Insisto en que no deseo calificar de burro a nadie, pero si de cómodo y en cierta manera de hipócrita. Porque en la  Red se desvirtúa mayoritariamente el concepto de emprendedor transformándolo en vendedor de ideas, tomando la postura cómoda de que otro ponga el dinero. Porque claro, para eso están los demás, para regalar el dinero.

El típico pensador de ideas me dirá que el pone la idea, que vale muchos millones y que además el inversor se va a hacer millonario. Pero la realidad es que el cementerio de empresas está lleno de ideas, rondas de financiación, labia y humo.

Este tipo de emprendedores se asemejan más en realidad a funcionarios, lo que no deja de ser una paradoja: quiero mi puesto de trabajo, eso sí con placa que diga “CEO” para presumir ante los amigos, rodearme de un buen equipo fichado a golpe de talonario doble y a aguantar hasta que se acabe el dinero, que entonces estiraré mi idea para que alguien más invierta.

Claro, nadie es tonto y a todos nos gusta empezar a lo grande en despachos con secretarias glamurosas, un amplio equipo por departamento y unas cifras en el banco de escándalo. No, nadie es tonto.

El verdadero esfuerzo y sacrificio es de aquel que empieza poco a poco, humildemente. Aquel que vende su casa para poder tener durante un par de años solventado el presupuesto. El que está pensando en ahorrar de luz y de teléfono para poder contratar a alguien más porque ve que con 2 personas no llega. El que es capaz de diseñar sus propias páginas para poder pagar la factura del hosting, etc.

La cultura del pelotazo sigue en vigor y con magnífica salud, y ha encontrado un buen caldo de cultivo en Internet, donde se lee a diario lo millonario que se ha hecho un americano o lo rico que es un italiano que tuvo una buena idea. También Messi es un genial jugador de fútbol pero millones de jugadores no pasan de su patio del colegio.
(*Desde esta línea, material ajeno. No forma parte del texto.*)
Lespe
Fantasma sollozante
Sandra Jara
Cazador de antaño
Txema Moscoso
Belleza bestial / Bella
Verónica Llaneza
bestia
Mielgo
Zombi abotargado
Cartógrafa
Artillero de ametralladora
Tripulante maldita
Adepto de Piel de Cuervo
Y los Messis han trabajado y esforzado para llegar ahí.

Diferenciemos entre vendedores de ideas y emprendedores, es malo confundirlo, sobre todo para los resultados y los sueños.

2 Responses
  1. 2009 mayo 19

    Hola,

    Me ha encantado tu post; aunque no me considero una persona emprendedora sigo el mundillo.
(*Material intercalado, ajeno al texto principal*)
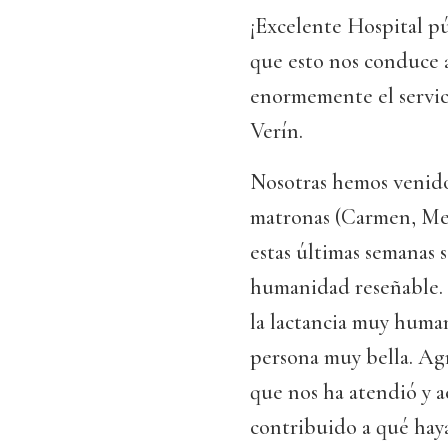
¡Excelente Hospital pú
que esto nos conduce a
enormemente el servic
Verín.
Nosotras hemos venido 
matronas (Carmen, Mer
estas últimas semanas 
humanidad reseñable.
la lactancia muy huma
persona muy bella. Ag
que nos ha atendió y 
contribuido a qué hay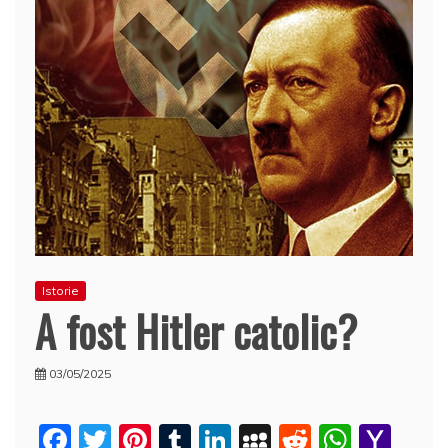
Istorie
A fost Hitler catolic?
03/05/2025
F
T
Pi
T
Li
M
R
W
Y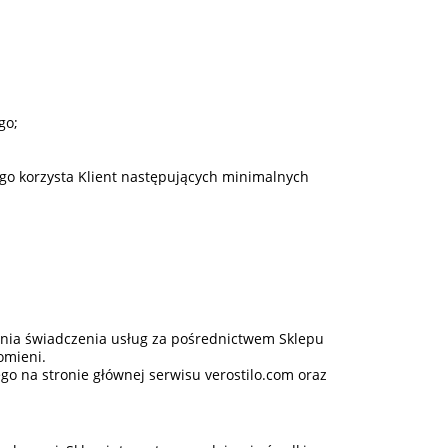
go;
ego korzysta Klient następujących minimalnych
zenia świadczenia usług za pośrednictwem Sklepu
omieni.
o na stronie głównej serwisu verostilo.com oraz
    Últimamente parece que resulta difícil no perder el vínculo con la realidad, parece que para montar cualquier iniciativa necesitas 2 millones de euros, y externalizar todo el trabajo…
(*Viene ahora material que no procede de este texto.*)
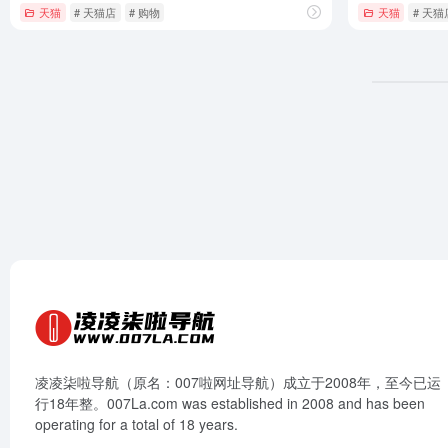
天猫
# 天猫店
# 购物
天猫
# 天猫
凌凌柒啦导航（原名：007啦网址导航）成立于2008年，至今已运
行18年整。007La.com was established in 2008 and has been
operating for a total of 18 years.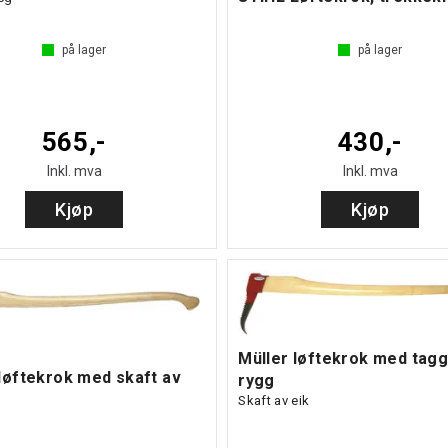
på lager
på lager
565,-
430,-
Inkl. mva
Inkl. mva
Kjøp
Kjøp
Müller løftekrok med tag
 løftekrok med skaft av
rygg
Skaft av eik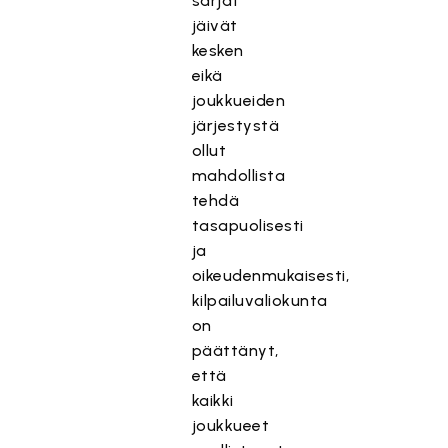
sarjat
jäivät
kesken
eikä
joukkueiden
järjestystä
ollut
mahdollista
tehdä
tasapuolisesti
ja
oikeudenmukaisesti,
kilpailuvaliokunta
on
päättänyt,
että
kaikki
joukkueet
    Me parece que este post contribuye a gestionar expectativas, y a poner las cosas más en su sitio real. Me encanta el blog.

  2. 2009 julio 22

    Emprendedor, pero me he cansado de tanto burro, después de 7 años con un proyecto y dos web, que me he currado a golpe de cafeína, casi he tirado la toalla, y todo por no haber encontrado antes este blog.